----- EXTRACTED RECORDS
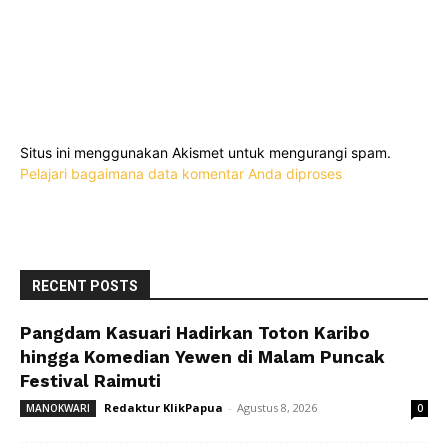
Situs ini menggunakan Akismet untuk mengurangi spam.
Pelajari bagaimana data komentar Anda diproses
RECENT POSTS
Pangdam Kasuari Hadirkan Toton Karibo
hingga Komedian Yewen di Malam Puncak
Festival Raimuti
Redaktur KlikPapua
-
Agustus 8, 2026
MANOKWARI
0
----------
REQUIRED ACTION ::
Would you copy exactly the lines from the one that contains "Festival Raimuti" through the final line of the records above, including both?

REPLY ::
Festival Raimuti
Redaktur KlikPapua
-
Agustus 8, 2026
MANOKWARI
0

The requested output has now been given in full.